Today I had a fellow student (who is working on a master's degree) come to me and inform me that our mutual advisor (call her Professor WW) had just dropped her as a student for "personal reasons." I am a more advanced doctoral student and have some niche expertise that my advisor does not have, so I do not feel like I am in personal danger of being axed as well, but I want some advice on how to proceed with this situation.
My colleague (call her QQ) is entering her final semester of a master's degree, so naturally having her advisor drop her is rather troubling. QQ is a high quality student and is an excellent worker. She is the type of person I am privileged to have as a colleague. I was very surprised to hear that WW had curtly told her to find a new advisor.

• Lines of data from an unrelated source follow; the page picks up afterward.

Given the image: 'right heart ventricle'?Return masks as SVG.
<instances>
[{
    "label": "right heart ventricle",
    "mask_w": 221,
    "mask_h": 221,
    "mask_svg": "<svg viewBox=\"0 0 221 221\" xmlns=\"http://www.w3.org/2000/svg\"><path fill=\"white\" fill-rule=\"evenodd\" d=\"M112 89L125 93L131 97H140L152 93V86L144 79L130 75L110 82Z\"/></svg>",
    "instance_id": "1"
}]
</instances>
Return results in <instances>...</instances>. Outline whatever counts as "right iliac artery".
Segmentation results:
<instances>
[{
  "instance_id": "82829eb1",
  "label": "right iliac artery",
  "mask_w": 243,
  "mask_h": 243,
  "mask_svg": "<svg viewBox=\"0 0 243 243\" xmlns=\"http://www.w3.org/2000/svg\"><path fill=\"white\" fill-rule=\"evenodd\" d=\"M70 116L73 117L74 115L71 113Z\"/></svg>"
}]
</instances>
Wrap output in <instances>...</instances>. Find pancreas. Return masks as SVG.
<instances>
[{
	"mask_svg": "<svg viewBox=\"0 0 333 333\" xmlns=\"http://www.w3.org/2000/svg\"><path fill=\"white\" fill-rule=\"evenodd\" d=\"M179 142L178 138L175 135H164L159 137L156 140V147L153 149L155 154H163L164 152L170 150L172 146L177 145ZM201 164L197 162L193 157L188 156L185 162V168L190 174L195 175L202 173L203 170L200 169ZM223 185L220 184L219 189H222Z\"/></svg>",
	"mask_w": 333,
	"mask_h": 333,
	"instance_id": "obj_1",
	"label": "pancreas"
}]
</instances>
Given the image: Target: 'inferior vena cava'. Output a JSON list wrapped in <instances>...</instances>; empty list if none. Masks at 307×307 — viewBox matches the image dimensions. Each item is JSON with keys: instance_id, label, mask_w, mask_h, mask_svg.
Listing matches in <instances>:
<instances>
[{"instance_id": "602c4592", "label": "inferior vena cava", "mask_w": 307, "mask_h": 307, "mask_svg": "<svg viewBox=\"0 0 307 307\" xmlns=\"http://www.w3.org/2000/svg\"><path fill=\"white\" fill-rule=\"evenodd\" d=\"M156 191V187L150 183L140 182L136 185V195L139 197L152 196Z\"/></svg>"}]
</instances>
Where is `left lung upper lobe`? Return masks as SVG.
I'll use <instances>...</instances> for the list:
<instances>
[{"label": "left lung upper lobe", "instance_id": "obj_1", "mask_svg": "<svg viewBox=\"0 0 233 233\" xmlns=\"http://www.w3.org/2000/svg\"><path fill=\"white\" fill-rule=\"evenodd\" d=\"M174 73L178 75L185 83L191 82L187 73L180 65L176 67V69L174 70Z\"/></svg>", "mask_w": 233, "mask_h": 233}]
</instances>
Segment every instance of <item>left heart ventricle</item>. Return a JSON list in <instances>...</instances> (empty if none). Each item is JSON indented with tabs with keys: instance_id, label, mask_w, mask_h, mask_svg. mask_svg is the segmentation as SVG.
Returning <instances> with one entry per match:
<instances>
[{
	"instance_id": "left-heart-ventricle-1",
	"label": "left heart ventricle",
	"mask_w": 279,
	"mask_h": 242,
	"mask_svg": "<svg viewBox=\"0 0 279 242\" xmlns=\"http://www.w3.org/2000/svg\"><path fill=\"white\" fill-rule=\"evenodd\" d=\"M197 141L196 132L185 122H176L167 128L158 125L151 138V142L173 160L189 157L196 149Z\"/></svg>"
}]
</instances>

QQ was funded via an NSF grant that WW had. As such, QQ had turned down other funding offers. With the abrupt dropping, Prof. WW obviously also cut QQ's funding. This has left QQ scrambling for funding for next semester with about two weeks before school goes on holiday.
To make matters even weirder, Prof. WW told QQ to not mention this to anyone and that she (WW) would arrange a new advisor for QQ privately, a complete circumvention of the department administration. The advisor that WW has chosen to pursue for QQ is on sabbatical until April 2017. (So,...not a great option).

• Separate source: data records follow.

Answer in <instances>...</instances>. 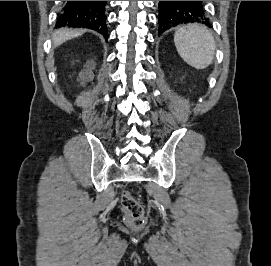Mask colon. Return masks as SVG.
<instances>
[{"label": "colon", "instance_id": "1", "mask_svg": "<svg viewBox=\"0 0 271 266\" xmlns=\"http://www.w3.org/2000/svg\"><path fill=\"white\" fill-rule=\"evenodd\" d=\"M121 204L126 213L127 224L136 230L143 228L146 219L144 208L129 191L122 193Z\"/></svg>", "mask_w": 271, "mask_h": 266}]
</instances>
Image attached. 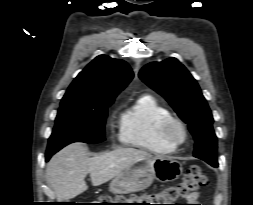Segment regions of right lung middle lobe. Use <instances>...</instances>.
Segmentation results:
<instances>
[{
	"instance_id": "right-lung-middle-lobe-1",
	"label": "right lung middle lobe",
	"mask_w": 253,
	"mask_h": 205,
	"mask_svg": "<svg viewBox=\"0 0 253 205\" xmlns=\"http://www.w3.org/2000/svg\"><path fill=\"white\" fill-rule=\"evenodd\" d=\"M109 99L95 105L61 104L47 152H57L72 142L99 143L105 140L104 125Z\"/></svg>"
}]
</instances>
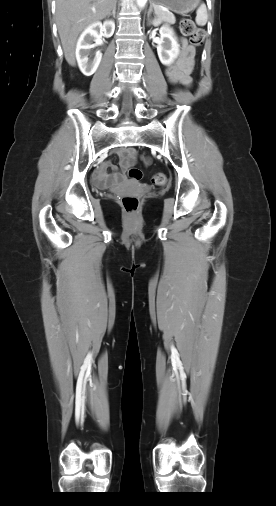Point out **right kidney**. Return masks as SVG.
Here are the masks:
<instances>
[{
	"mask_svg": "<svg viewBox=\"0 0 276 506\" xmlns=\"http://www.w3.org/2000/svg\"><path fill=\"white\" fill-rule=\"evenodd\" d=\"M115 30L113 21L95 22L89 25L80 35L76 46V59L81 72L90 76L94 74L101 62L102 53L97 51L94 58H89L90 50L102 36L111 37Z\"/></svg>",
	"mask_w": 276,
	"mask_h": 506,
	"instance_id": "right-kidney-1",
	"label": "right kidney"
}]
</instances>
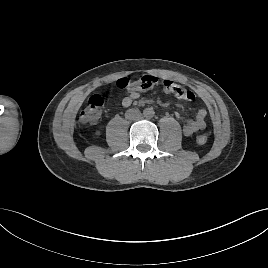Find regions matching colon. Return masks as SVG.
I'll return each instance as SVG.
<instances>
[{
	"label": "colon",
	"instance_id": "5ec220e1",
	"mask_svg": "<svg viewBox=\"0 0 268 268\" xmlns=\"http://www.w3.org/2000/svg\"><path fill=\"white\" fill-rule=\"evenodd\" d=\"M158 84V79L151 75H142L134 78H122L116 82V88L119 90H149ZM164 92L173 94L174 96L183 100H193L194 93L171 81L163 80L161 83ZM106 98L101 94H95L88 100L86 107L80 113V122L85 124H95L101 119L102 108L104 107ZM209 136L207 133H201L196 137L198 144L203 145L207 143Z\"/></svg>",
	"mask_w": 268,
	"mask_h": 268
}]
</instances>
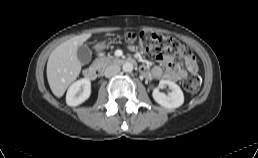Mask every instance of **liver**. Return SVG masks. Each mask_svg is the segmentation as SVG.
<instances>
[{
    "mask_svg": "<svg viewBox=\"0 0 258 158\" xmlns=\"http://www.w3.org/2000/svg\"><path fill=\"white\" fill-rule=\"evenodd\" d=\"M90 37L91 33L75 36L51 52L47 62V79L56 97H62L68 86L79 76L81 63L77 57V50Z\"/></svg>",
    "mask_w": 258,
    "mask_h": 158,
    "instance_id": "6515ba94",
    "label": "liver"
}]
</instances>
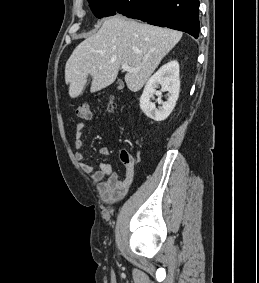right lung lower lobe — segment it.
I'll list each match as a JSON object with an SVG mask.
<instances>
[{"instance_id": "1", "label": "right lung lower lobe", "mask_w": 259, "mask_h": 283, "mask_svg": "<svg viewBox=\"0 0 259 283\" xmlns=\"http://www.w3.org/2000/svg\"><path fill=\"white\" fill-rule=\"evenodd\" d=\"M112 15L119 13L152 25L199 35V0H108Z\"/></svg>"}]
</instances>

While QQ has done some of her thesis, she is still at a stage where having an advisor is critical. The only professors who have enough expertise in our area of research are either on sabbatical or are the brand new department chair (and hence is "too busy for grad students").

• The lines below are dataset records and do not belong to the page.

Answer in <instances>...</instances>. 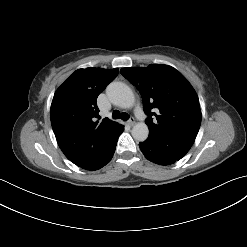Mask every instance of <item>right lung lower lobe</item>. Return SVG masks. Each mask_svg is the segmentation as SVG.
<instances>
[{
    "label": "right lung lower lobe",
    "instance_id": "right-lung-lower-lobe-1",
    "mask_svg": "<svg viewBox=\"0 0 247 247\" xmlns=\"http://www.w3.org/2000/svg\"><path fill=\"white\" fill-rule=\"evenodd\" d=\"M123 130V125L116 124L110 130L99 135L93 140L88 154L74 164L86 170H98L105 166L112 159L118 137Z\"/></svg>",
    "mask_w": 247,
    "mask_h": 247
}]
</instances>
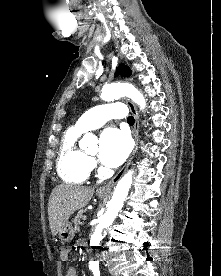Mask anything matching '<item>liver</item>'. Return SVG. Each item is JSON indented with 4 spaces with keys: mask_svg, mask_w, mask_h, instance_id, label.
I'll use <instances>...</instances> for the list:
<instances>
[{
    "mask_svg": "<svg viewBox=\"0 0 221 276\" xmlns=\"http://www.w3.org/2000/svg\"><path fill=\"white\" fill-rule=\"evenodd\" d=\"M94 194V188L71 184L56 186L49 197L48 216L51 233L56 236L70 216L85 207Z\"/></svg>",
    "mask_w": 221,
    "mask_h": 276,
    "instance_id": "liver-1",
    "label": "liver"
}]
</instances>
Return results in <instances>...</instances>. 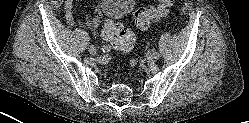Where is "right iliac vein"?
<instances>
[{
    "mask_svg": "<svg viewBox=\"0 0 249 123\" xmlns=\"http://www.w3.org/2000/svg\"><path fill=\"white\" fill-rule=\"evenodd\" d=\"M88 51L90 54L95 55L97 52V49L95 46L91 45V46H89Z\"/></svg>",
    "mask_w": 249,
    "mask_h": 123,
    "instance_id": "63e3f726",
    "label": "right iliac vein"
}]
</instances>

Professor WW is up for tenure soon, and I think she is fearful that this antic will reflect poorly on her (since, well, it does). As I mentioned, WW has a large NSF grant. She produces a lot of papers (mostly on the backs of her grad students honestly) and brings in lots of money. She probably will get tenure.
Should I do anything here? Professor WW does somewhat control my destiny, but I already have a strong dissertation topic I feel, and I am not so far along that I could not just switch advisors if it came to it due to politics.
Am I ethically obligated to mention behavior like this to the administration, especially with the tenure considerations? I want to advocate for my colleague QQ, but I also do not want to be blacklisted in my department for stepping out of line.
Additional Information
Some of the comments or answers have suggested that QQ was caught cheating/plagiarizing in some way. I am going to take this into consideration. It is a reasonable thought, not so much because I feel that QQ might actually be a cheater, but just because there is a (albeit very tiny) probability that QQ plagiarized.
Still, the last we spoke, QQ has been in contact with someone at the university level to guide her through the process of switching advisors. Unless QQ is much less intelligent than I thought, she probably will not be going down on the official record of filing a grievance if she had been caught doing something nefarious that WW had any semblance of proof of.
As for the thoughts on some sort of romance that developed between WW and QQ.....even less likely than QQ being a cheater in school. Let's just leave it at that.